Die systematische Suche hatte sich auf einen ganz bestimmten grundlegenden Wirkmechanismus in Zellen konzentriert. „Es geht um die Signalübertragung von außen in die Zelle und weiter in den Zellkern“, erläutert von Kries. Es gibt nun bereits bekannte Substanzen, die in diese Signalkaskade eingreifen und die Übertragung stoppen können.

Neues gerät kann 30.000 Proben am Tag untersuchen

Zwei dieser Substanzen nahmen die FMP-Forscher als Referenzmaterial und verglichen per Absorptions-Spektroskopie deren Kennlinien mit all den anderen Stoffen aus der Substanzbibliothek. „Auch künftige Screenings sollen gezielt die Signalübertragung und beteiligte Enzyme ins Visier nehmen“, sagt von Kries.

Hierfür verfügt die Screening Unit am FMP seit kurzem über ein neues Gerät. Es handelt sich um ein vollautomatisches Screening-System, das bis zu 30.000 Proben am Tag untersuchen kann. Neben dem hohen Durchsatz gibt es einen weiteren Vorteil: „Mit dem Roboter von Caliper untersuchen wir Enzyme auf einem Substrat, das der natürlichen Umgebung der Zelle sehr ähnelt“, sagt von Kries. Die Ergebnisse seien dadurch viel genauer.

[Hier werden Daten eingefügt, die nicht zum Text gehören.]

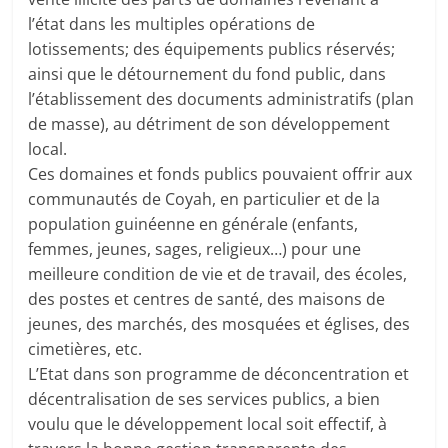
l’état dans les multiples opérations de
lotissements; des équipements publics réservés;
ainsi que le détournement du fond public, dans
l’établissement des documents administratifs (plan
de masse), au détriment de son développement
local.
Ces domaines et fonds publics pouvaient offrir aux
communautés de Coyah, en particulier et de la
population guinéenne en générale (enfants,
femmes, jeunes, sages, religieux…) pour une
meilleure condition de vie et de travail, des écoles,
des postes et centres de santé, des maisons de
jeunes, des marchés, des mosquées et églises, des
cimetières, etc.
L’Etat dans son programme de déconcentration et
décentralisation de ses services publics, a bien
voulu que le développement local soit effectif, à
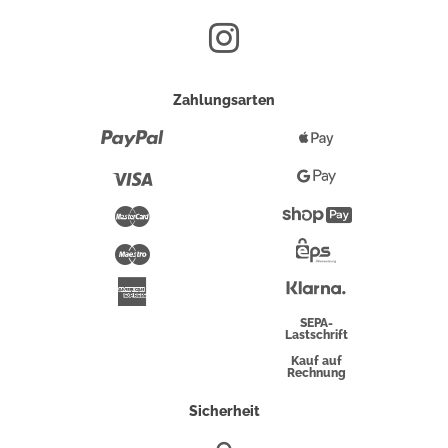
Zahlungsarten
Paypal
Apple
Pay
Visa
Google
Pay
Mastercard
Shopify
Pay
Maestro
Eps-
Überweisung
Klarna
American
Express
SEPA-
Lastschrift
Kauf auf
Rechnung
Sicherheit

Lab-on-a-Chip- Technologie

Der FMP-Forscher: „Wir hoffen, dass wir mit der neuen Technik auch schwach wirksame Substanzen identifizieren können, die bei herkömmlichen Screening-Verfahren unentdeckt bleiben würden.“ Auf diese Weise könne man neue Wirkstoffklassen finden und Pharmaunternehmen zur Entwicklung womöglich verträglicherer Arzneien anbieten.

Eben erst wurden die letzten Umbauten am Labor vorgenommen, sodass die Maschine bald an die Arbeit gehen kann. Das FMP wird dann das erste Forschungsinstitut weltweit sein, das diese moderne Lab-on-a-Chip- Technologie einsetzt.